Title: Finding bugs in OpenMW with AFL++ and honggfuzz
Date: 2021-06-03 21:00

I'm writing fuzzers at work, but since the internal tooling is doing a [lot of
magic](https://blog.bazel.build/2021/02/08/rules-fuzzing.html) fuelled by
incredible automation, it has little in common with how *regular* people are
casually fuzzing things. So I decided to give a try at fuzzing [OpenMW](https://openmw.org), with
[AFL++](https://aflplus.plus) and [honggfuzz](https://honggfuzz.dev).

At first, I naïvely tried to fuzz the `openmw` binary, by patching it to
[immediately exit](https://gitlab.com/OpenMW/openmw/-/issues/5936) after
loading all of its resources, but it is way too large, way too slow and with
inputs way too big to be fuzzed in a meaningful way. On the bright side,
[esmtool](https://gitlab.com/OpenMW/openmw/-/wikis/development/architecture#apps),
[bsatool](https://gitlab.com/OpenMW/openmw/-/wikis/development/architecture#apps)
and [niftest](https://gitlab.com/OpenMW/openmw/-/wikis/development/architecture#apps)
are ~fast and small, making them suitable targets.

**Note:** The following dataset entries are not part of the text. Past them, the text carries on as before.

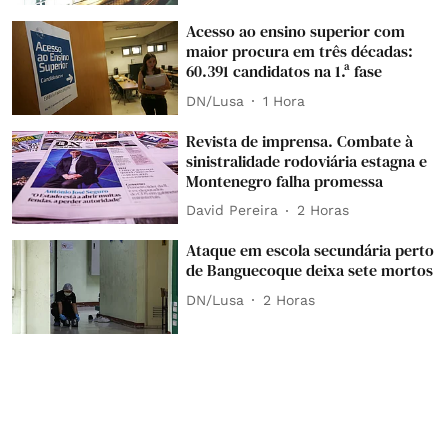
Acesso ao ensino superior com
maior procura em três décadas:
60.391 candidatos na 1.ª fase
DN/Lusa
1 Hora
Revista de imprensa. Combate à
sinistralidade rodoviária estagna e
Montenegro falha promessa
David Pereira
2 Horas
Ataque em escola secundária perto
de Banguecoque deixa sete mortos
DN/Lusa
2 Horas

[Hristos](https://hristos.lol/), the person behind [Modding-OpenMW.com](https://modding-openmw.com/)
was kind enough to give me a sizeable dump of esp files for my starting corpus.
As for [NIF files](http://www.niftools.org/), I simply used all of Morrowind and
Skyrim ones.

I tried to fuzz with [Address
Sanitizer](https://en.wikipedia.org/wiki/AddressSanitizer), but since
OpenMW's codebase is dealing with too-large-to-be-true memory allocations by catching the
`std::bad_alloc` exception, this lead to a ton of false positives,
since exceptions [aren't supported in ASAN yet](https://github.com/google/sanitizers/issues/295).
So I had to resort to using `AFL_HARDEN` instead.

Because we're in 2021,
[llvm12](https://releases.llvm.org/12.0.0/docs/ReleaseNotes.html) is packaged
in modern Linux distributions, meaning that it's possible to use AFL++' [LTO
instrumentation](https://aflplus.plus/docs/env_variables/#lto), as well as
[laf-intel](https://github.com/AFLplusplus/AFLplusplus/blob/stable/instrumentation/README.laf-intel.md)
passes without the hassle of having to compile LLVM/clang on my own.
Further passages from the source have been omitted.